Avant de parler méthode en art, encore faudrait-il problématiser la notion même de méthode dans son historicité même afin de la désédimenter et de la déconstruire. Car celle-ci n’est pas neutre, elle engage une certaine philosophie qui cherche derrière la pluralité des phénomènes une orientation qui privilégie le semblable sur la différence. La méthode consiste à réduire les phénomènes à des formes idéales. Le Discours de la méthode (1637) de Descartes, décomposant et recomposant, en est sans doute le paradigme. Si certains, tel E. Morin, ont essayés au fil du temps d’inventer des méthodes, que je nommerais, intensives, il semble difficile d’effacer purement et simplement cette tendance quasi-naturelle de la méthode à occulter le singulier, parce qu’elle consiste à anticiper le travail à faire, à donner des garanties avant de commencer à se mettre à la tâche. Par une telle prétérition, la méthode permet aussi de garantir que le résultat sera partageable, parce que le fil de sa genèse peut être retracé.

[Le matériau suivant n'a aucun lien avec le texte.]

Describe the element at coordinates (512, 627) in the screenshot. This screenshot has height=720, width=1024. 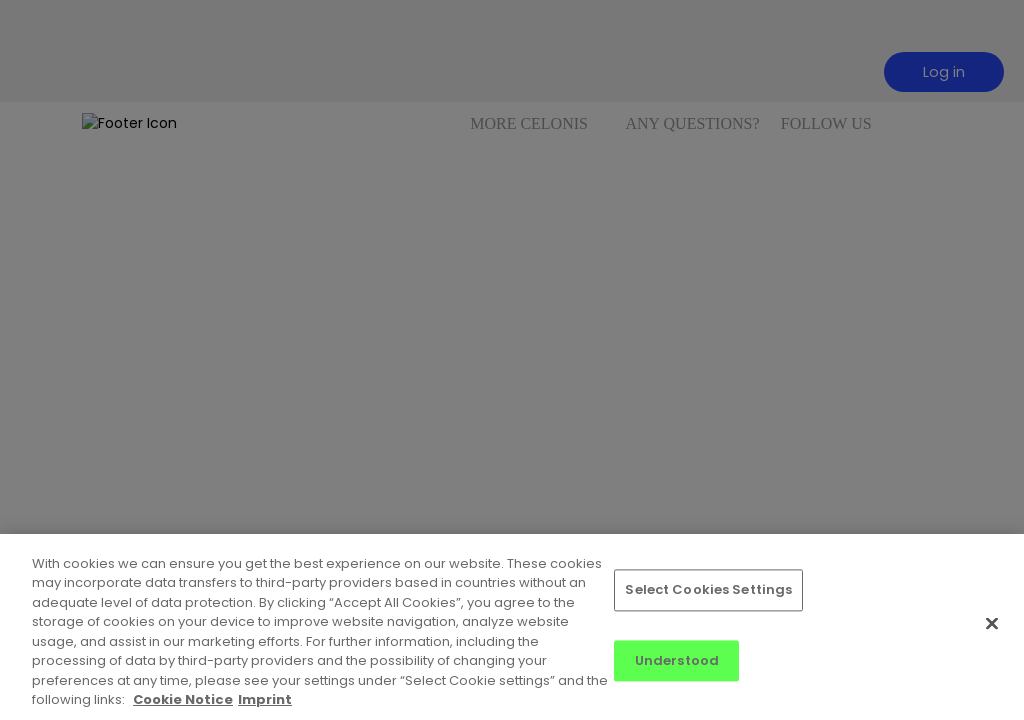
I see `[region]` at that location.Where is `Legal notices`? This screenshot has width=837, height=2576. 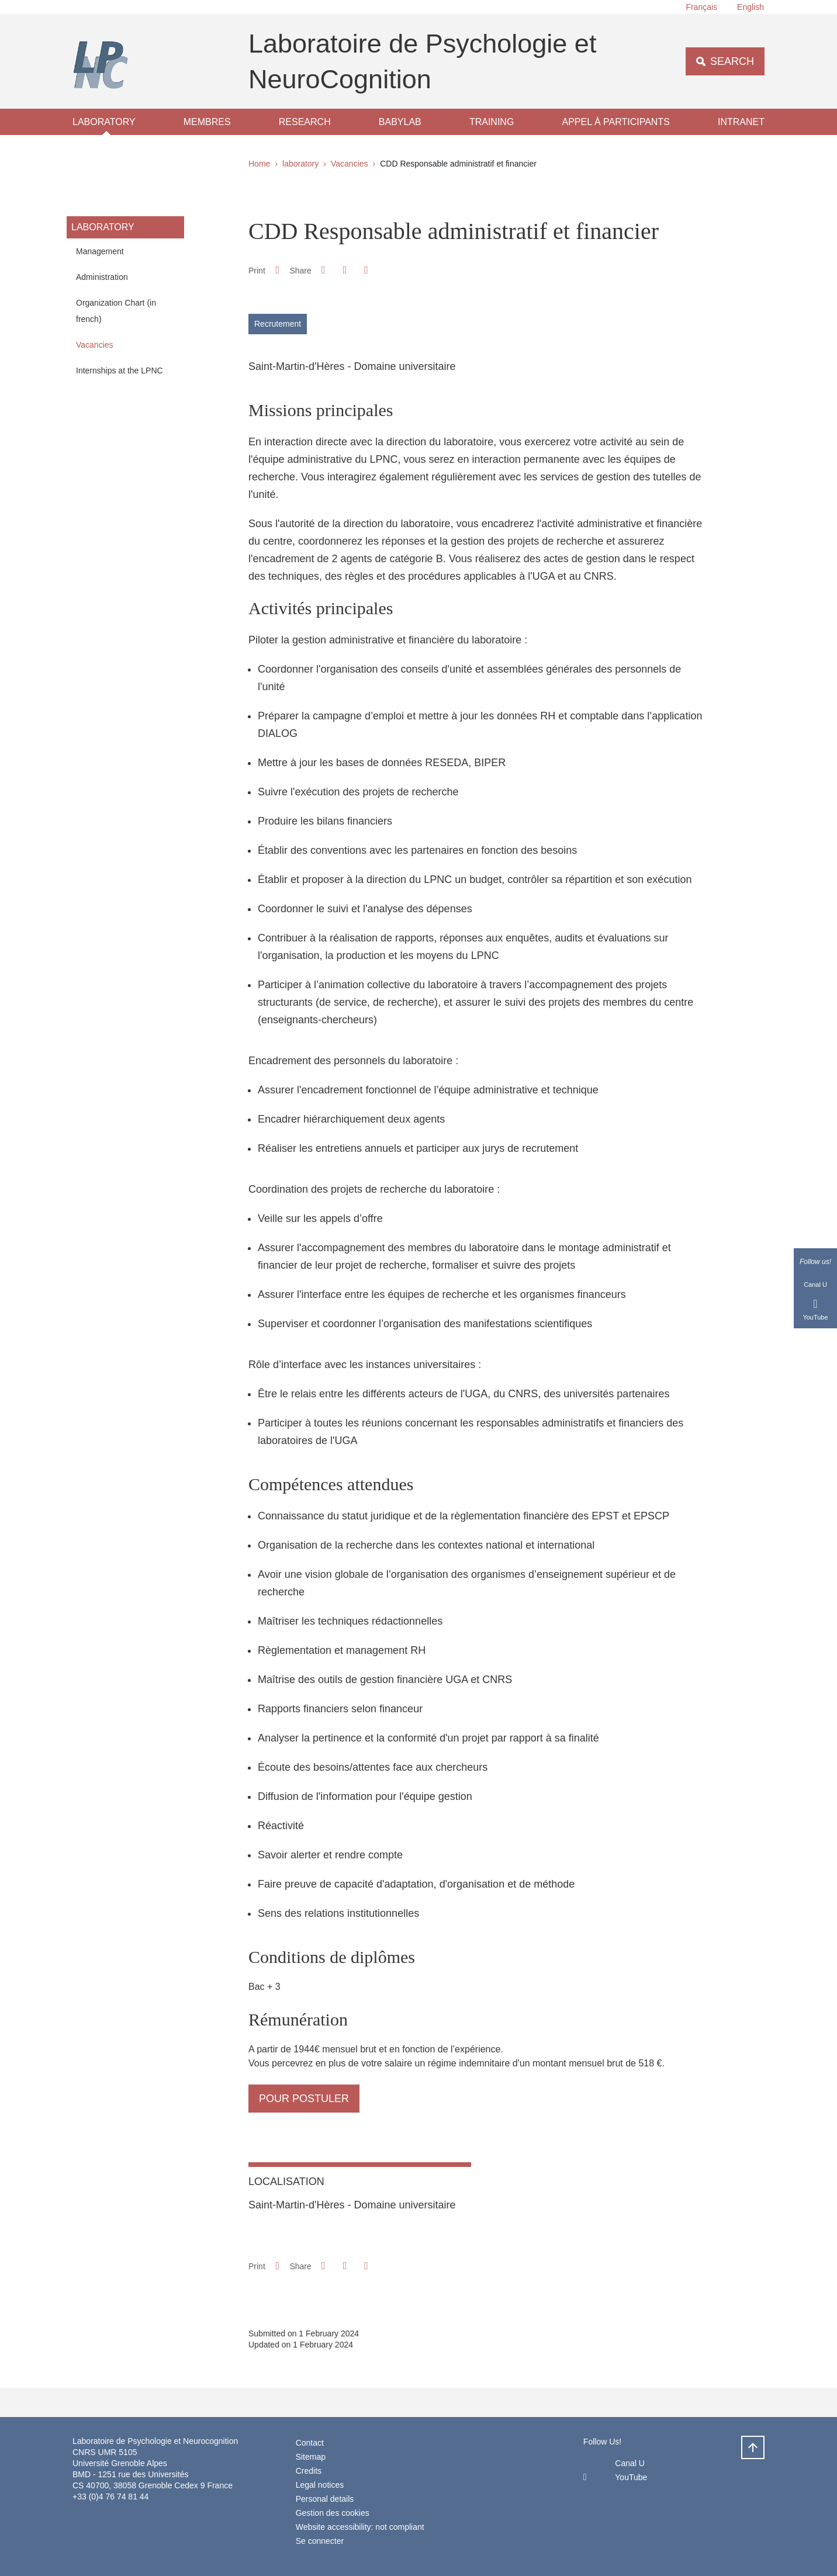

Si cette orientation est efficace en sciences, parce qu’elle est cohérente avec ses objectifs : trouver des règles régulières derrière les phénomènes singuliers, elle semble inadaptée en art visuel, parce que l’objectif de celui-ci n’est pas l’universalisation des causes (la découverte des lois), mais l’invention divergente des possibles en vue d’une universalité des effets (le sentiment esthétique). De plus, alors que la méthode en science est en amont, la méthode en art est en aval : on la découvre après coup en repensant à tout le trajet parcouru. La méthode est un discours après-coup qui décrit une généralité dans une montagne de singularités et de détails dont il est difficile de déterminer l’importance. Et c’est pourquoi, on  privilégie en art le « style » et une relation organique entre le fond et la forme. Lorsqu’on voit une exposition on attend à voir quelque chose d’original, selon l’expression consacrée. Parler de méthodologie, au sens d’une manière générale de faire, en art relève donc d’un contre-sens et d’une soumission des arts visuels à des régimes conceptuels externes : sciences dures ou humaines, économie, etc. La seule manière de parler méthode en art est sans doute de l’entendre en un sens toujours singulier : chaque étudiant doit inventer sa méthode, et seul le mouvement génétique de cette méthode est universalisable, non son résultat qui reste entièrement attaché à une personne particulière. Il faut à tout prix éviter la méthode comme généralité en art, car s’y cache d’une part le conformisme, mais aussi la projection d’un enseignant qui impose sa propre méthode à des étudiants souvent en prétextant d’une prétendue méthode de gestion de projet, plutôt que de les aider à développer leur manière propre. L’heuristique, cette étrange mélange de pensée et de faire, est au coeur de cette découverte.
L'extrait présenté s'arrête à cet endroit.